Recently, we proposed that fatigue is caused by hypoactivity within the brain’s arousal network, reflected by a fundamental slowing of processing speed in PCS patients. In particular, the variance of (visual) processing speed in a laboratory task was explained by a neurophysiological measure of central nervous arousal, i.e., pupillary unrest, and the level of subjective mental fatigue. Thus, based on our data, processing speed not only seems to represent a reliable measure of the brain’s activation level, but it can also provide an objective proof of the subjective feeling of mental fatigue.

Although these results may represent an important step towards a better understanding of the neurocognitive deficits in PCS patients, a number of questions arise from this preceding study: first, it remains unclear whether a reduction of processing speed can be evidenced in standard neuropsychological assessment procedures as well. Given the high prevalence of PCS, the suitability of conventional, clinically established tests for disclosing processing speed deficits would be of great practical significance. Second, in our preceding study, we were not able to assess whether cognitive domains other than processing speed are also affected by the underlying arousal deficit. A demonstration that processing speed is selectively impaired in PCS patients would bear strong support for our hypoarousal model. Finally, it remains unknown whether hypoarousal is a temporary and transient, or a persisting problem in PCS patients. This is an important question for estimating the probability whether PCS patients are able to re-uptake their job in the near future. However, while subjective complaints of fatigue are known to prevail even after 2 years, follow-up observations including an objective measure of fatigue are still lacking. Hence, longitudinal assessment of processing speed is urgently required.

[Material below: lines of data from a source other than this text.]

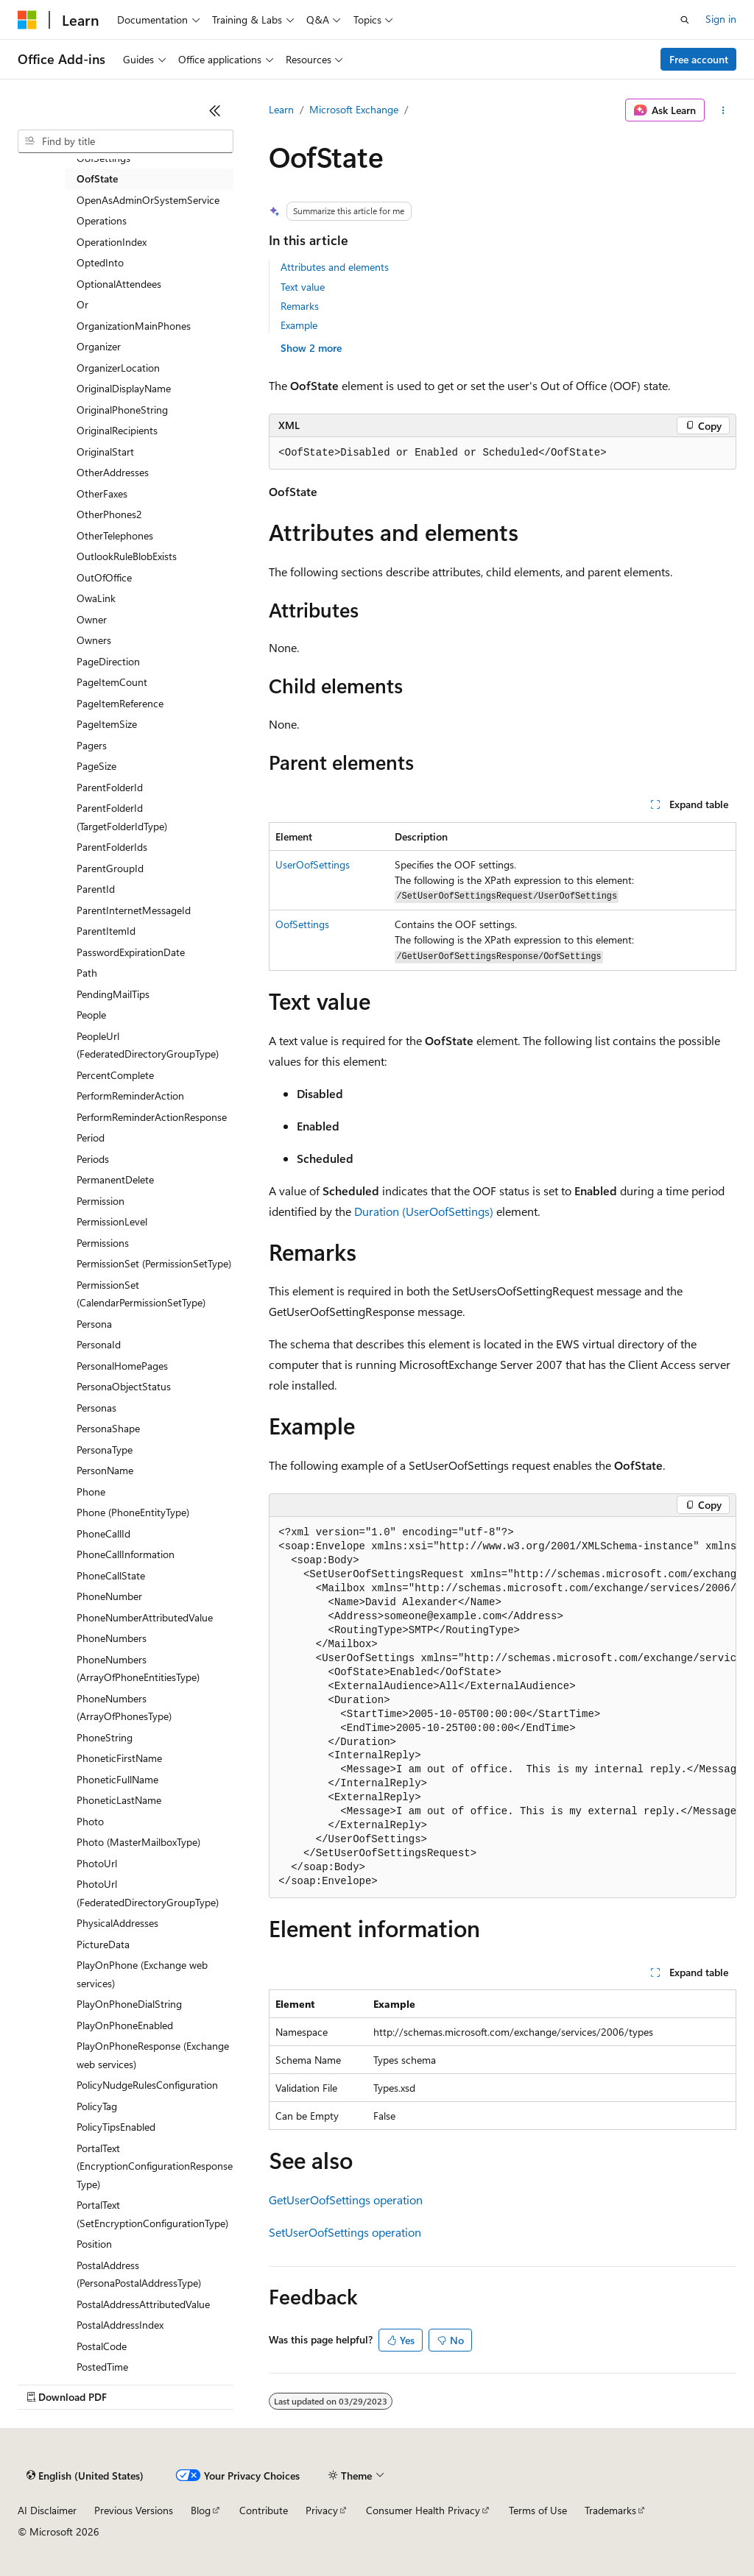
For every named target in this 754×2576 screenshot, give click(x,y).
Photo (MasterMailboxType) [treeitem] (138, 1842)
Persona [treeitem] (94, 1324)
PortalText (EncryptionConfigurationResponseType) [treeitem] (155, 2166)
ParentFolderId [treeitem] (110, 787)
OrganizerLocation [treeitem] (118, 368)
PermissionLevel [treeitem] (112, 1221)
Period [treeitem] (91, 1137)
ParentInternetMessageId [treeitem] (134, 910)
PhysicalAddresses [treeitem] (117, 1923)
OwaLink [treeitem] (96, 598)
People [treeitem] (91, 1015)
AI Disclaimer (47, 2510)
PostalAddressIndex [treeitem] (120, 2325)
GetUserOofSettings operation (346, 2199)
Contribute (263, 2510)
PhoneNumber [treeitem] (109, 1596)
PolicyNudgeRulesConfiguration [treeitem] (147, 2085)
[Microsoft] (27, 19)
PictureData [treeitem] (103, 1944)
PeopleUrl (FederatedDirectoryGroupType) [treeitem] (148, 1045)
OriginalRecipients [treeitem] (117, 430)
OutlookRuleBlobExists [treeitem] (127, 556)
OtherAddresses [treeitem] (113, 472)
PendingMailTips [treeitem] (113, 994)
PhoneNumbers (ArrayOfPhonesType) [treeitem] (124, 1707)
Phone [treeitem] (91, 1491)
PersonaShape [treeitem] (108, 1428)
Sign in (720, 19)
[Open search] (685, 20)
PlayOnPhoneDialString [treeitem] (129, 2004)
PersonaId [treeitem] (99, 1344)
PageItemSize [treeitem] (107, 724)
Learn (281, 109)
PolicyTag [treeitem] (97, 2106)
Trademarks (610, 2510)
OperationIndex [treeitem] (112, 242)
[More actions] (723, 110)
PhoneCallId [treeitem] (103, 1533)
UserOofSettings (312, 864)
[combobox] (125, 141)
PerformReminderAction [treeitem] (130, 1096)
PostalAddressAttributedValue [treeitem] (143, 2304)
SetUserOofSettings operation (345, 2232)
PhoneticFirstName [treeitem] (119, 1758)
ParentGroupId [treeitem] (110, 868)
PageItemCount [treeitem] (112, 682)
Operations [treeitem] (102, 220)
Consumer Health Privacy (423, 2510)
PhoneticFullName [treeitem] (117, 1779)
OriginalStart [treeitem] (105, 452)
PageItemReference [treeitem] (120, 703)
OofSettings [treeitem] (103, 158)
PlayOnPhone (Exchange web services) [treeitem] (142, 1974)
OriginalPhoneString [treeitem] (122, 410)
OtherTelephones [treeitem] (115, 535)
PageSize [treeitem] (96, 766)
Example (299, 325)
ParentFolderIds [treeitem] (112, 847)
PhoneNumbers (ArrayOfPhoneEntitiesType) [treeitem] (138, 1668)
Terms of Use (538, 2510)
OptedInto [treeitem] (100, 262)
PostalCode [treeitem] (102, 2346)
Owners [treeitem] (94, 640)
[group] (502, 1708)
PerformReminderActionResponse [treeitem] (152, 1117)
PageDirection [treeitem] (108, 661)
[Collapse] (215, 110)
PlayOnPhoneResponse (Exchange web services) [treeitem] (153, 2055)
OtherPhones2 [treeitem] (109, 514)
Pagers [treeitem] (92, 745)
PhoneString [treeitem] (105, 1737)
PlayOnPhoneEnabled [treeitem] (125, 2025)
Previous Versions (133, 2510)
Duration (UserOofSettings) (423, 1211)
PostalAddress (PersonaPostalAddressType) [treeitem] (139, 2274)
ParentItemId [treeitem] (106, 931)
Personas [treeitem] (96, 1408)
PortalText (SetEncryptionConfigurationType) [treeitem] (152, 2214)
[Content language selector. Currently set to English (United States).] (85, 2476)
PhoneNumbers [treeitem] (112, 1638)
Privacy (322, 2510)
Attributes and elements (335, 267)
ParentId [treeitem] (96, 889)
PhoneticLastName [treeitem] (119, 1800)
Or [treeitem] (82, 304)
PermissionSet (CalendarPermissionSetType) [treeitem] (141, 1294)
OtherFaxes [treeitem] (102, 493)
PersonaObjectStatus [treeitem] (124, 1386)
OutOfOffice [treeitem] (104, 577)
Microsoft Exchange (353, 109)
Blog (201, 2510)
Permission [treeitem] (100, 1201)
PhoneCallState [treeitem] (111, 1575)
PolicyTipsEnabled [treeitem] (116, 2127)
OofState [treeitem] (97, 178)
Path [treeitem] (87, 973)
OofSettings (302, 924)
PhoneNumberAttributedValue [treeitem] (145, 1617)
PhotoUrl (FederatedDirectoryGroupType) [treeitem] (148, 1893)
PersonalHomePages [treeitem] (122, 1366)
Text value (303, 287)
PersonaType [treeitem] (105, 1450)
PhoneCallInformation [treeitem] (126, 1554)
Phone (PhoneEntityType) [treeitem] (133, 1512)
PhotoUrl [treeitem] (97, 1863)
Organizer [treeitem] (99, 346)
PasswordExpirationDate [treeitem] (131, 952)
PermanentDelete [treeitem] (115, 1179)
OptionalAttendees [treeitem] (119, 284)
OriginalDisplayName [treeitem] (124, 388)
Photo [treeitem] (90, 1821)
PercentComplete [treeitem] (115, 1075)
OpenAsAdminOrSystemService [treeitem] (148, 200)
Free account (698, 59)
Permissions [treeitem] (103, 1243)
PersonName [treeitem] (105, 1470)
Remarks (300, 306)
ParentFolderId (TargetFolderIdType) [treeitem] (122, 817)
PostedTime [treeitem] (102, 2367)
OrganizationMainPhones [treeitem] (134, 326)
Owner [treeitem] (92, 619)
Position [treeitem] (94, 2244)
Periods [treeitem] (93, 1159)
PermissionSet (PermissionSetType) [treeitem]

Thus, the first aim of the present study was to analyze whether a reduction of processing speed in PCS patients is evidenced in conventional neuropsychological tests as applied in a standard clinical setting. We compared PCS patients with cognitive complaints to sociodemographically matched healthy control participants and used tonic alertness, measured in a clinically established simple-response task, as our primary outcome. The second aim was to assess whether reduced processing speed is a selective deficit in PCS patients. We employed a computerized reaction time-based neuropsychological assessment procedure and a comprehensive test battery to explore whether the overall cognitive profile across different relevant cognitive domains would be indicative of particular deficits in tasks reliant on fast information processing speed. As secondary outcomes, we explored whether speed-dependent measures in general, such as reaction times and test scores relying on task completion times, were compromised in PCS patients. Additionally, we investigated whether test scores less dependent on processing speed were less affected. Third, to corroborate the relationship between hypoarousal and fatigue, we investigated whether performance in the primary outcome tonic alertness simple-response measure and the other measures that tapped processing speed was related to the degree of experienced fatigue. As a fourth aim of our study, we included a follow-up assessment after 6 months to evaluate whether processing speed deficits persist or ameliorate over time. To our knowledge, this is the first longitudinal study that particularly addresses processing speed, i.e., alertness dysfunction in PCS patients with cognitive complaints.